Friday 25 January 2013

Gwynedd joins Top Brass pay row.


News that its not only Labour Councills, giving pay rises to their Top Brass while the lower payed suffer

About 200 staff working for Plaid led  Gwynedd council staged a lunchtime walkout over pay increases of up to 7% for senior staff, according to a trade union. Unison says its members are angry about the rises when they are "making sacrifices to save jobs and services".

Three of the most senior officials were given a rise of £5,839, while heads of service received from £1,042 to £5,094.

The council said the managers' pay was still comparatively low when compared to other local authorities.

Silyn Roberts, Unison's branch secretary for Gwynedd, said the rises were "grossly unfair and insulting" to council workers who have had a three-year pay freeze.


Gwynedd's three corporate directors - among the most senior managers in the local authority - will receive an increase of £5,839 from £83,121 to £88,960.

For the 11 other heads of service, the increases ranged from £1,042 to £5,094. For example, the heads of social services and education received an increase of £3,311 from £72,200 to £75,511.

The pay of the chief executive has not been affected and remains the same as it was in 2008, a maximum of £108,26

In response Gwynedd council leader Dyfed Edwards, told BBC Radio Wales the authority was contractually obliged to honour the pay rise agreed in 2009.aid the increases relate to a pay policy it first established in 2009 when it was advised to "follow the practice of other authorities and link senior manager pay to an independent public sector benchmark".


He said he did not feel the pay was too high but that the "gap between the lowest paid and the highest paid is too great".

The councillor said there was a danger senior officers' pay "may be spiralling upwards due to competition by 22 local authorities".

He called for changes "to get out of this competition where if a neighbouring authority sets pay at 20% then what are we supposed to do?"


So this may not be the same as the row in Caerphilly,  but it reflects the difference in power of those in senior positions and those at the bottom

Anyone familiar with Private Eyes 2Rotten Boroughs " will be aware of how senior council executives leave one Council with a lucrative pay of even afire only a few years  and then get a similar position. Or retire on a lucrative pension only to be employed by a council on a advisory capacity . Which is in fact only a way of employing them to prevent any legal restrictions

Gwynedd may have been caught in a legal trap which it had set but it looks more like we have a class  of public employees who can set their own pay and terms of conditions.

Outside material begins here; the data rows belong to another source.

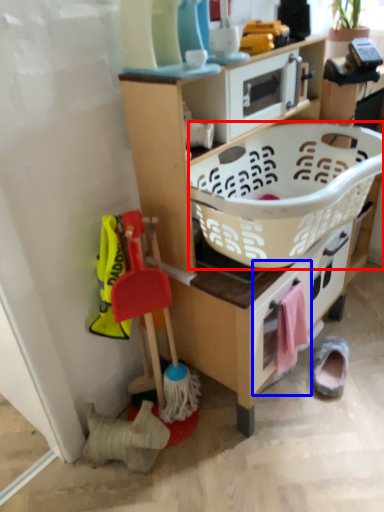 Question: Which object appears farthest to the camera in this image, basket (highlighted by a red box) or drawer (highlighted by a blue box)?

Choices:
 (A) basket
 (B) drawer

Answer: (B) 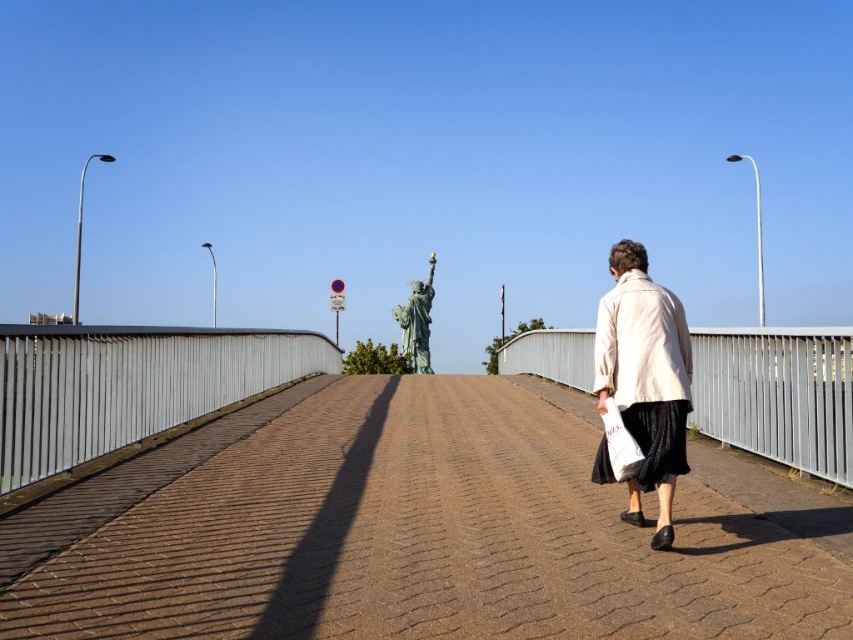 Question: Is brown textured pavement at center closer to the viewer compared to silver metallic rail at left?

Choices:
 (A) yes
 (B) no

Answer: (A)

Question: Which point is farther from the camera taking this photo?

Choices:
 (A) (257, 513)
 (B) (67, 385)

Answer: (B)

Question: Can you confirm if silver metallic rail at left is positioned to the right of white metal rail at right?

Choices:
 (A) yes
 (B) no

Answer: (B)

Question: From the image, what is the correct spatial relationship of brown textured pavement at center in relation to white metal rail at right?

Choices:
 (A) above
 (B) below

Answer: (B)

Question: Which is farther from the light beige fabric coat at right?

Choices:
 (A) white metal rail at right
 (B) silver metallic rail at left

Answer: (B)

Question: Based on their relative distances, which object is nearer to the brown textured pavement at center?

Choices:
 (A) silver metallic rail at left
 (B) light beige fabric coat at right
 (C) white metal rail at right

Answer: (B)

Perhaps it s time to adopt the Irish system of "The County or City Manager"  who performs the executive functions of the County or City Council. He or she supervises, co-ordinates, manages and pays the employees and officers of the Council.


County or City Managers are recruited through a competitive recruitment process organised by the Public Appointments Service. Once appointed, the County or City Manager will remain in office for a term of 7 years (although this can also be extended by an additional three years). The retirement age for County or City Managers is 65.

This can prevent the symbiotic relationship between the Chief Executive and the Leader of the ruling party where both have a mutual interest in keeping the other in his or hers position.

Otherwise we will find that vital services will be cut because we are giving senior management far to lucrative  pay packages and finding there's no way we can prevent it.



1 comment:

Anonymous said...

The problem is councils don't control worker pay rates, but they do control officer pay rates. There is then a competitive market in officer pay across Wales and indeed the UK, and this drives pay up. Although in Gwynedd it traditionally hasn't driven pay up in the same way because they've decided to keep officer pay low.

But the nuances of this will be lost on local government workers who are understandably pissed off with their national pay freeze.